JEEViKA-supported institutions have developed more than 46,000 professionals providing high quality and intensive capacity building and support services to the communities.  For example, banking facilitators are hired and paid by the community institutions, and facilitate financial transactions between bankers and community members.

"The poor should not be served poorly. We need the best of minds at work to tackle the challenge of rural poverty in Bihar. JEEViKA has hired bright young professionals from best management and development institutions in the country to work with the communities," says Bihar's Secretary for Rural Development Arvind Chaudhary.

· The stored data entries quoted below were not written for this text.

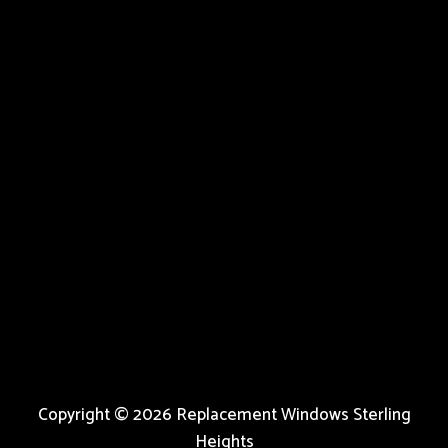
Copyright © 2026 Replacement Windows Sterling
Heights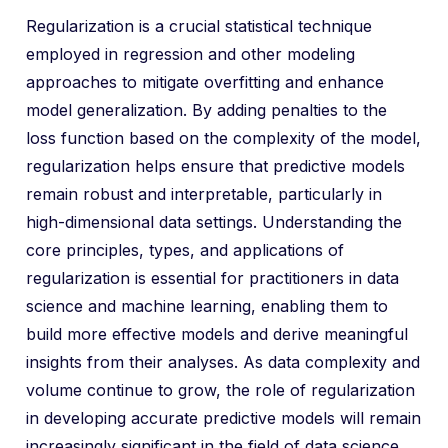
Regularization is a crucial statistical technique
employed in regression and other modeling
approaches to mitigate overfitting and enhance
model generalization. By adding penalties to the
loss function based on the complexity of the model,
regularization helps ensure that predictive models
remain robust and interpretable, particularly in
high-dimensional data settings. Understanding the
core principles, types, and applications of
regularization is essential for practitioners in data
science and machine learning, enabling them to
build more effective models and derive meaningful
insights from their analyses. As data complexity and
volume continue to grow, the role of regularization
in developing accurate predictive models will remain
increasingly significant in the field of data science.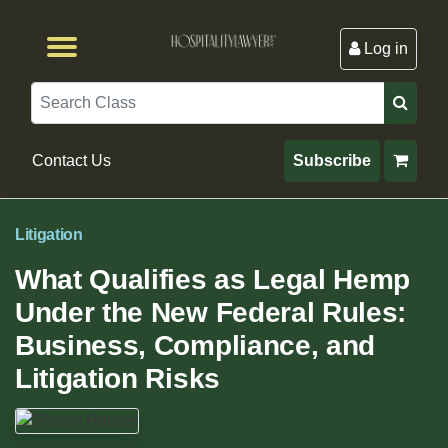
Log in
Browse by Format
Browse By State
Browse by Topic
Contact Us
Search
Contact Us
Subscribe
Litigation
What Qualifies as Legal Hemp
Under the New Federal Rules:
Business, Compliance, and
Litigation Risks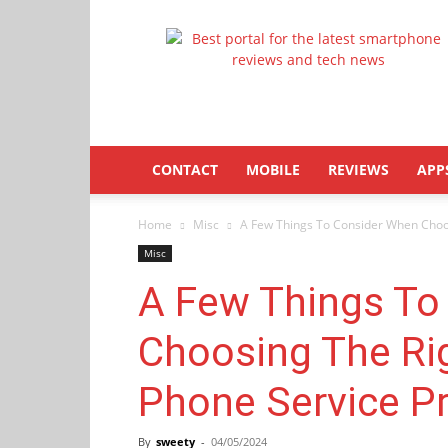
Latestphonezone
CONTACT
MOBILE
REVIEWS
APP
Home
Misc
A Few Things To Consider When Choos
Misc
A Few Things To
Choosing The Ri
Phone Service Pr
By
sweety
-
04/05/2024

JEEViKA has been instrumental in bringing global expertise and solutions to issues plaguing rural Bihar. It has also built partnerships with innovators, social entrepreneurs, technical agencies and development partners through organizing marketplace events like the Bihar Innovation Forum to create an enabling environment for investment and partnership with community institutions.

"The work undertaken over a decade with government of Bihar and communities shows that the approach of building high quality social and human capital among the poor creates sustainable transformation of livelihoods," says Parmesh Shah, a Bank global lead for Rural Livelihoods. "It might look difficult and messy as we engage in such endeavor. However, we need to continue engaging and investing in the process as the poor regions and geographies require Bank to be patient to achieve sustainable results."

A follow up project was approved by the Bank's Board last month to scale up the model throughout the state. The six-year, $290 million IDA-financed "Bihar Transformative Development Project" aims to reach 4.5 million more households, making Bihar the leading state in India in terms of mobilization of rural women into community institutions.

The project builds on lessons from our ten-year experience of working with the government on the Bihar Rural Livelihoods Project (BRLP) and the National Rural Livelihoods Project (NRLP) across 25 districts and 179 blocks of Bihar. These projects confirm that strong, self-managed community-led approach is effective in catalyzing socio-economic changes at the grassroots, providing rural households pathways out of poverty, and stimulating the rural economy,” said Vinay Kumar Vutukuru, Senior Agricultural Specialist and World Bank’s Task Team Leader for this project.